## TASK PROMPT
Every line from the one with "et - eesti keel (1203, 140)" to the one with "sl - slovenščina (1507, 140)", including those two, is to be copied exactly; all other lines of the entries below are left out.

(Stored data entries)
==============================

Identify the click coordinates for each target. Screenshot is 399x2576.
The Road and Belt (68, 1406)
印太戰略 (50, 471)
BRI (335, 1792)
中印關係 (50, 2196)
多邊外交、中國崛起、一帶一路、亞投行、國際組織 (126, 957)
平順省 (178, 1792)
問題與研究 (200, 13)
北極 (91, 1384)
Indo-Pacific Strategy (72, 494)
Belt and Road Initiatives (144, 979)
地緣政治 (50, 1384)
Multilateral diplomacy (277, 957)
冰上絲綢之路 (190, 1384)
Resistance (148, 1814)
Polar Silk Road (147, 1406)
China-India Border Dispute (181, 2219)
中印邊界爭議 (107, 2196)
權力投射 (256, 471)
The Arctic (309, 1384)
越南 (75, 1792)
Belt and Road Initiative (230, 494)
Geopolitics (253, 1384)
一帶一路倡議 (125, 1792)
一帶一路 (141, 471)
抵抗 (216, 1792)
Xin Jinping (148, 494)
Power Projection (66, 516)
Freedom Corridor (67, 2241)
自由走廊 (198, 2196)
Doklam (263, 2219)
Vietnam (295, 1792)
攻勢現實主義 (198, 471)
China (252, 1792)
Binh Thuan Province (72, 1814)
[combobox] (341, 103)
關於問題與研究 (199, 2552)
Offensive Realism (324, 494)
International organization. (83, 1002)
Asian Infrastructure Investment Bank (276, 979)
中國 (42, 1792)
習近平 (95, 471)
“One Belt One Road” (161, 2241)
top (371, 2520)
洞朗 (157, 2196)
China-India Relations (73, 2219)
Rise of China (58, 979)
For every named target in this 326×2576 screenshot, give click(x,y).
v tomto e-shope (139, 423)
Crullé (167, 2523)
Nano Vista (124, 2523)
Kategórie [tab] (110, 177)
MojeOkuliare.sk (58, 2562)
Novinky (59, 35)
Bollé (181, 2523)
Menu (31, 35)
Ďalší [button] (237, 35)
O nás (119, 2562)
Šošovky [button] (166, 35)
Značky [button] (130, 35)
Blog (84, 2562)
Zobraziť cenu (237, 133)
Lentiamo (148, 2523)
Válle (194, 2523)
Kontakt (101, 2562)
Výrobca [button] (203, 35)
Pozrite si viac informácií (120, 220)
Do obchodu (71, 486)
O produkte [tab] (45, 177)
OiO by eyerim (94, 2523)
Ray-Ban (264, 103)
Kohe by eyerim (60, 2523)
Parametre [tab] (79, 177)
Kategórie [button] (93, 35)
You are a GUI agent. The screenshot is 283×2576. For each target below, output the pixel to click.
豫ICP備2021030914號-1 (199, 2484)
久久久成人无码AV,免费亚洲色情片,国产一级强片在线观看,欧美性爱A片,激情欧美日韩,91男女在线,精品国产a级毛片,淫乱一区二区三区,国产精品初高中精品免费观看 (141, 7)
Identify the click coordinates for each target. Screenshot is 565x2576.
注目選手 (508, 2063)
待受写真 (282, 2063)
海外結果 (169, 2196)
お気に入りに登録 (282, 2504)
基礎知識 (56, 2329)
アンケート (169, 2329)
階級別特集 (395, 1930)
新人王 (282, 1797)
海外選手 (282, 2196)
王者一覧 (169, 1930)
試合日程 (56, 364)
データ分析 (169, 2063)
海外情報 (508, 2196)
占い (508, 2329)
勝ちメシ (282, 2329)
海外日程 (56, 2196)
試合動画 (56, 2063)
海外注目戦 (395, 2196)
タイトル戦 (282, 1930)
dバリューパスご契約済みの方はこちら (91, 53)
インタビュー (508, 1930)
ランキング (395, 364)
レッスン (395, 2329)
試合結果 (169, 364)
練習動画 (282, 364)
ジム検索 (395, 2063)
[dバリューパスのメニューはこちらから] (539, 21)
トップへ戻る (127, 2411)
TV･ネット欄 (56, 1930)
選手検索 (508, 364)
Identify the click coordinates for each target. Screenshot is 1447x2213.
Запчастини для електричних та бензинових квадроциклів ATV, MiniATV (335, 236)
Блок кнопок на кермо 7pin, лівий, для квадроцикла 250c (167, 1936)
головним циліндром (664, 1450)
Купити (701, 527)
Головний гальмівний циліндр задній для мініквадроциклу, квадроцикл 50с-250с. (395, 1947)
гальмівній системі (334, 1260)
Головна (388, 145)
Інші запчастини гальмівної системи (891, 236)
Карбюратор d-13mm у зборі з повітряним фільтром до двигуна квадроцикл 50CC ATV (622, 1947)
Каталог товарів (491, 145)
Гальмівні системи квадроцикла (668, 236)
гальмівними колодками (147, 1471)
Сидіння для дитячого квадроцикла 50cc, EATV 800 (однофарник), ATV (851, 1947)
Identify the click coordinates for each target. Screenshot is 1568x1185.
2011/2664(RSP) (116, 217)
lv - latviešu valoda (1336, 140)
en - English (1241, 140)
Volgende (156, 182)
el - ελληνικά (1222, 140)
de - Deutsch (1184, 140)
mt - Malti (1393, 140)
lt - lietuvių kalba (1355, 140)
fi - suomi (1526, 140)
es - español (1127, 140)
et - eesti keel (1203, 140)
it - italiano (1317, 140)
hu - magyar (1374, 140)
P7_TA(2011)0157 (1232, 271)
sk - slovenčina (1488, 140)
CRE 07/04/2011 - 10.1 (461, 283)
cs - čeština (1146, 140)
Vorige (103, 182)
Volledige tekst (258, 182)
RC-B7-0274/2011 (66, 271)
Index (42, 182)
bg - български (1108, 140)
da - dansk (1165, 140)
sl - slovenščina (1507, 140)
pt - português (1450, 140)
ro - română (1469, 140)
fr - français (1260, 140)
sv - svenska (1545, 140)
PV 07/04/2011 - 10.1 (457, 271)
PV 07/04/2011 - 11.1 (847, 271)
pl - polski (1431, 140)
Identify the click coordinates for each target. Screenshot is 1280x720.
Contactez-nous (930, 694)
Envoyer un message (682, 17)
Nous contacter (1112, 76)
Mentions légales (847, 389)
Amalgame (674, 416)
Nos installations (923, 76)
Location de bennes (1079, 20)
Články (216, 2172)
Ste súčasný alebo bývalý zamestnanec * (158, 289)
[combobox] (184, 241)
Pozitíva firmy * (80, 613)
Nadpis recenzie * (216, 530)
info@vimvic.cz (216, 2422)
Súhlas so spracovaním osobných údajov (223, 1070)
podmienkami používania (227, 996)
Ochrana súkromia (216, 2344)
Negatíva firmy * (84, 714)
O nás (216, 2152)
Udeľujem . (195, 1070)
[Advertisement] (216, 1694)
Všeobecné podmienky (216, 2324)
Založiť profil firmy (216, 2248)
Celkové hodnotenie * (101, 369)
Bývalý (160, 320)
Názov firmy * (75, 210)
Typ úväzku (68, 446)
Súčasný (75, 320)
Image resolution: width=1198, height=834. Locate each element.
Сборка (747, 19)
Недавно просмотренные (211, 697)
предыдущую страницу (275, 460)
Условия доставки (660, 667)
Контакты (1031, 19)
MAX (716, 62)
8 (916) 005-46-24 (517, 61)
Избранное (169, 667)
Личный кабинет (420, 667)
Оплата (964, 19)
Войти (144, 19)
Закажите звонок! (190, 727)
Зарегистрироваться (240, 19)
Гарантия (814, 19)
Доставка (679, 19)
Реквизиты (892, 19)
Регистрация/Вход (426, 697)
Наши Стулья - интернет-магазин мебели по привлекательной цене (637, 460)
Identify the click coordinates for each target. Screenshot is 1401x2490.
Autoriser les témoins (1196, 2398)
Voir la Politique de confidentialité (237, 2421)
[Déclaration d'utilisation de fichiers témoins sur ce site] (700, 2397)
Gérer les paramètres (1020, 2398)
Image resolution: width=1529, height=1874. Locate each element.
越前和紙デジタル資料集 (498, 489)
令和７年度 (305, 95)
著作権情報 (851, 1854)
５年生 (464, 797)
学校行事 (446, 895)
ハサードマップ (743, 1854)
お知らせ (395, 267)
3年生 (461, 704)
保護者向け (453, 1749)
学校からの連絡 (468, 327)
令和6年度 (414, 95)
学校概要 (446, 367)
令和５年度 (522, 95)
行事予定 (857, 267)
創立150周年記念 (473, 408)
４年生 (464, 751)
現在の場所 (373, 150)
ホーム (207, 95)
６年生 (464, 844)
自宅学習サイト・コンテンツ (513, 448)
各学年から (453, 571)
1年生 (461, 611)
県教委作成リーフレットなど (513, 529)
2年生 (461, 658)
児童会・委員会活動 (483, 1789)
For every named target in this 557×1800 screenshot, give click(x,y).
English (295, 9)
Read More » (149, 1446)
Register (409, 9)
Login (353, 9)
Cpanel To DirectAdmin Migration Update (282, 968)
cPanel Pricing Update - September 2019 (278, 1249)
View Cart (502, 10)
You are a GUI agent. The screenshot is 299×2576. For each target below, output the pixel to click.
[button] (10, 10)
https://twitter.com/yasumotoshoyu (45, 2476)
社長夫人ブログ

==============================

## RESPONSE TO THE TASK
et - eesti keel (1203, 140)
it - italiano (1317, 140)
hu - magyar (1374, 140)
P7_TA(2011)0157 (1232, 271)
sk - slovenčina (1488, 140)
CRE 07/04/2011 - 10.1 (461, 283)
cs - čeština (1146, 140)
Vorige (103, 182)
Volledige tekst (258, 182)
RC-B7-0274/2011 (66, 271)
Index (42, 182)
bg - български (1108, 140)
da - dansk (1165, 140)
sl - slovenščina (1507, 140)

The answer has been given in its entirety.